Colonization of microclimates

Gene Spears spears at
Thu Jun 11 09:32:27 EST 1992

In article <1992Jun10.224704.13682 at> rthomson at (Rich Thomson) writes:

>>While each little habitat "island" may have a limited number of 
>>species (and classic island biogeographic theory suggests that the number of 
>>species in each "island" is at equilibrium, and your efforts would only 
>>temporarily increase diversity), the different "islands" may have different 
>>assemblages of species.

>Where can I study about this "classic island biogeographic theory"?
>If we're talking the kind of island in the ocean, how is that relevant
>to a place like the middle of a continent?

	The best source for the classic theory is a short book by 
MacArthur & Wilson called (appropriately enough) "The Theory of Island 
Biogeography".  The reading is a bit heavy in spots, but the overall ideas 
are reasonably straightforward.  Basically, the idea is that the number of 
species found on an island depends on the rate of immigration and 
extinction, creating a dynamic equilibrium.  Even though the particular 
species found on an island will change over time, the number of species 
should remain relatively constant.  Variables like island area and distance 
from the mainland also effect the equilibrium number by affecting 
immigration and extinction rates.  More recent research shows that things 
are probably a bit more complicated than the equilibrium model 
	A lot of research has been done to suggest that isolated 
patches of habitat (like the fumaroles you described) can be considered as 
islands, even though they're surrounded by dry land.

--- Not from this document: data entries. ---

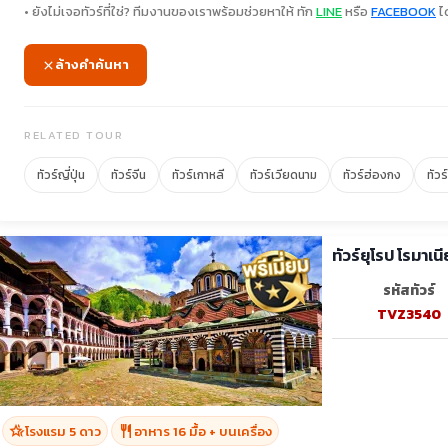
• ยังไม่เจอทัวร์ที่ใช่? ทีมงานของเราพร้อมช่วยหาให้ ทัก
LINE
หรือ
FACEBOOK
ได
ล้างคำค้นหา
RELATED TOUR
ทัวร์ญี่ปุ่น
ทัวร์จีน
ทัวร์เกาหลี
ทัวร์เวียดนาม
ทัวร์ฮ่องกง
ทัวร
รหัสทัวร์
TVZ3540
hotel_class
restaurant
โรงแรม 5 ดาว
อาหาร 16 มื้อ + บนเครื่อง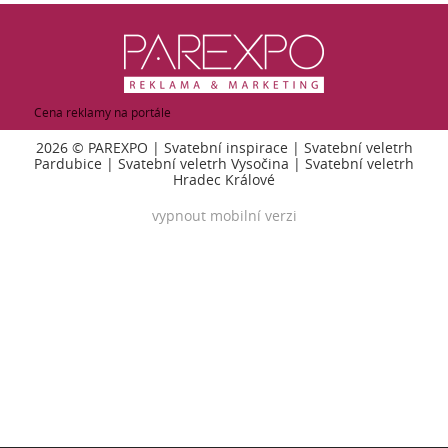
Cena reklamy na portále
2026 ©
PAREXPO
|
Svatební inspirace
|
Svatební veletrh
Pardubice
|
Svatební veletrh Vysočina
|
Svatební veletrh
Hradec Králové
vypnout mobilní verzi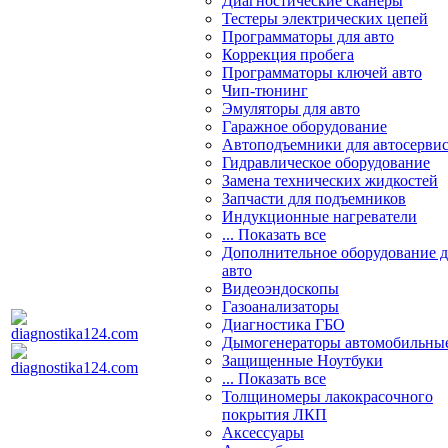
Диагностические сканеры
Тестеры электрических цепей
Программаторы для авто
Коррекция пробега
Программаторы ключей авто
Чип-тюнинг
Эмуляторы для авто
Гаражное оборудование
Автоподъемники для автосерви
Гидравлическое оборудование
Замена технических жидкостей
Запчасти для подъемников
Индукционные нагреватели
... Показать все
Дополнительное оборудование д
авто
Видеоэндоскопы
Газоанализаторы
Диагностика ГБО
Дымогенераторы автомобильны
Защищенные Ноутбуки
... Показать все
Толщиномеры лакокрасочного
покрытия ЛКП
Аксессуары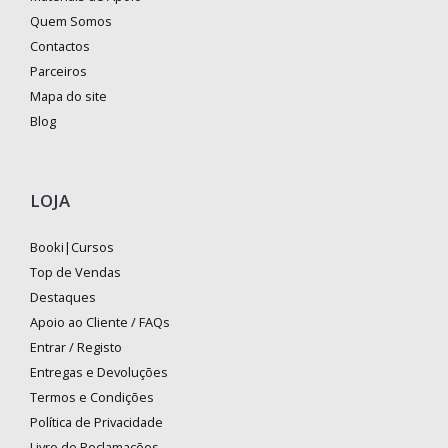
Quem Somos
Contactos
Parceiros
Mapa do site
Blog
LOJA
Booki|Cursos
Top de Vendas
Destaques
Apoio ao Cliente / FAQs
Entrar / Registo
Entregas e Devoluções
Termos e Condições
Política de Privacidade
Livro de Reclamações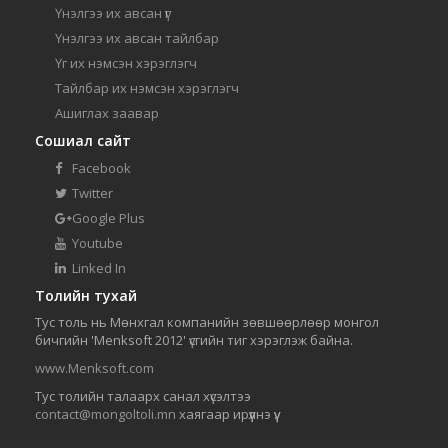
Үнэлгээ их авсан үг
Үнэлгээ их авсан тайлбар
Үг их нэмсэн хэрэглэгч
Тайлбар их нэмсэн хэрэглэгч
Ашиглах заавар
Сошиал сайт
Facebook
Twitter
Google Plus
Youtube
Linked In
Толийн тухай
Тус толь нь Мөнхгал компанийн зөвшөөрлөөр монгол
бичгийн 'Menksoft 2012' үсгийн тиг хэрэглэж байна.
www.Menksoft.com
Тус толийн талаарх санал хүсэлтээ
contact@mongoltoli.mn
хаягаар ирүүлнэ үү.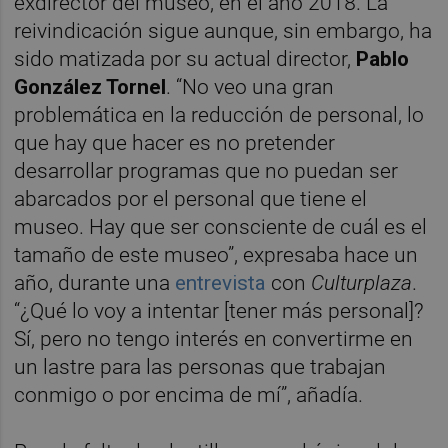
exdirector del museo, en el año 2018. La
reivindicación sigue aunque, sin embargo, ha
sido matizada por su actual director,
Pablo
González Tornel
. “No veo una gran
problemática en la reducción de personal, lo
que hay que hacer es no pretender
desarrollar programas que no puedan ser
abarcados por el personal que tiene el
museo. Hay que ser consciente de cuál es el
tamaño de este museo”, expresaba hace un
año, durante una
entrevista
con
Culturplaza
.
“¿Qué lo voy a intentar [tener más personal]?
Sí, pero no tengo interés en convertirme en
un lastre para las personas que trabajan
conmigo o por encima de mí”, añadía.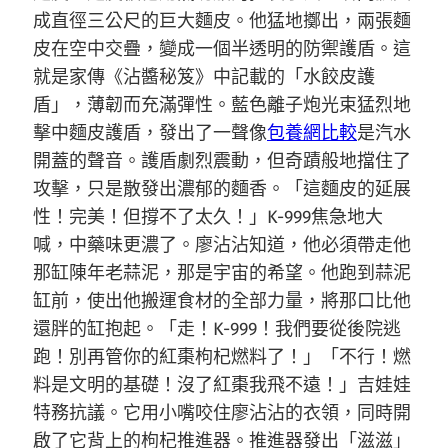
成直徑三公尺的巨大麵皮。他猛地擲出，兩張麵
皮在空中交疊，變成一個半透明的防禦護盾。這
就是家傳《沾醬秘笈》中記載的「水餃皮護
盾」，薄韌而充滿彈性。藍色離子炮光束猛烈地
擊中麵皮護盾，發出了一聲像
包養網比較
是汽水
開蓋的聲音。護盾劇烈震動，但奇蹟般地擋住了
攻擊，只是散發出濃郁的麵香。「這麵皮的延展
性！完美！但撐不了太久！」K-999焦急地大
喊，中藥味更濃了。廖沾沾知道，他必須帶走他
那缸陳年老蒜泥，那是宇宙的希望。他跑到蒜泥
缸前，使出他搬運食材的全部力量，將那口比他
還胖的缸抱起。「走！K-999！我們要從後院逃
跑！別再管你的紅棗枸杞燃料了！」「不行！燃
料是文明的基礎！沒了紅棗我飛不遠！」吉娃娃
特務抗議。它用小嘴咬住廖沾沾的衣領，同時開
啟了它背上的枸杞推進器。推進器發出「滋滋」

>>      The system that you describe would be an ideal one for ecological 
>>studies of extinction and colonization.  Better to leave it alone for some 
>>future research.

>Better get there before the cows get at it, then.  This area also
>includes the following "goodies": plenty of monocrop farming right
>next door, the free world's largest Beryllium mine, various mining
>prospects, garbage dumps, and a cinders mine (for garden lava rock).
>This may give you a different idea of what this place looks like (my
>first description only described the aspects relevant to my query);
>this is definately *not* a pristine, untouched environment.

Jeeze, apparently not.  I liked the first description of the site much 
better.  Well, scratch that summer vacation to Utah.....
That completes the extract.